_What the task asks_: Wherever the string "Galaxy" appears in the records, return the line that holds it.

_Data to process_:
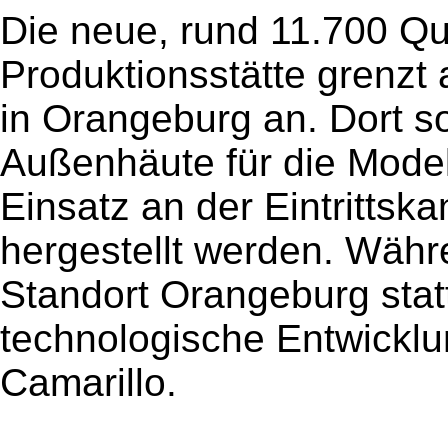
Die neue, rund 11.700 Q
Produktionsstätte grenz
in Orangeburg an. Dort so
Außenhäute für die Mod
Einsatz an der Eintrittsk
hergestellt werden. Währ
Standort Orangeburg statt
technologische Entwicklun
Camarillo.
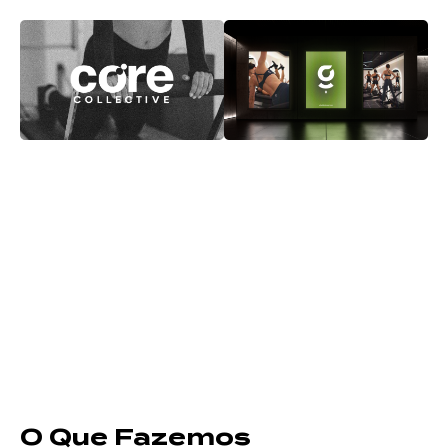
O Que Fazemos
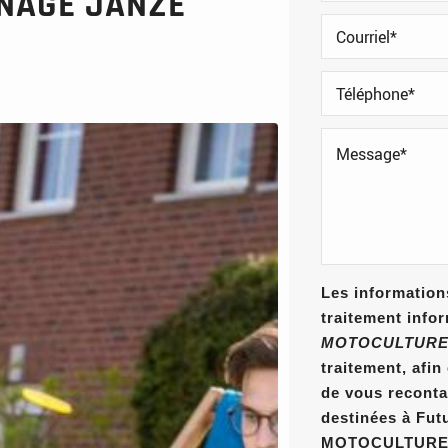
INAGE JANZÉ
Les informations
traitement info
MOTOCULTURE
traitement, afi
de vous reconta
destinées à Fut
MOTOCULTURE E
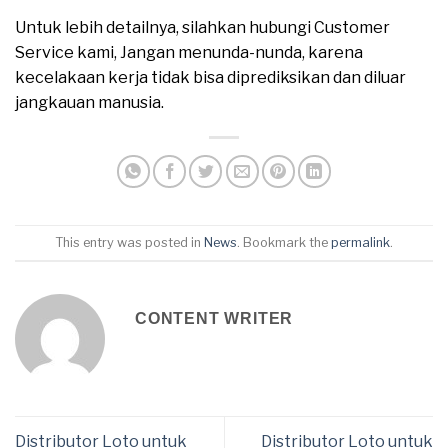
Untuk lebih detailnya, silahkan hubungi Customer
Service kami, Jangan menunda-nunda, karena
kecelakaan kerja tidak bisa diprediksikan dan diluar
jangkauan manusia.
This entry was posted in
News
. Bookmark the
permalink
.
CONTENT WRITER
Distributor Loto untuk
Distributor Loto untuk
* * *
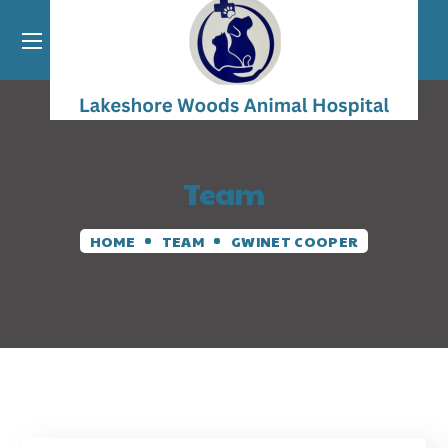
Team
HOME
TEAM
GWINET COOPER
==
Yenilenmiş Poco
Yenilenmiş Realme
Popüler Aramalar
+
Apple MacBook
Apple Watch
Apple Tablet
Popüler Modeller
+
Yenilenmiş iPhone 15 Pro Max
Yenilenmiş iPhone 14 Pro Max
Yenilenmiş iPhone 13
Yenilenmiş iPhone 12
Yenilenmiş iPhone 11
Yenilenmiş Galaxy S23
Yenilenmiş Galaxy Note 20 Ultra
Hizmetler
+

_Expected answer_:
Yenilenmiş Galaxy S23
Yenilenmiş Galaxy Note 20 Ultra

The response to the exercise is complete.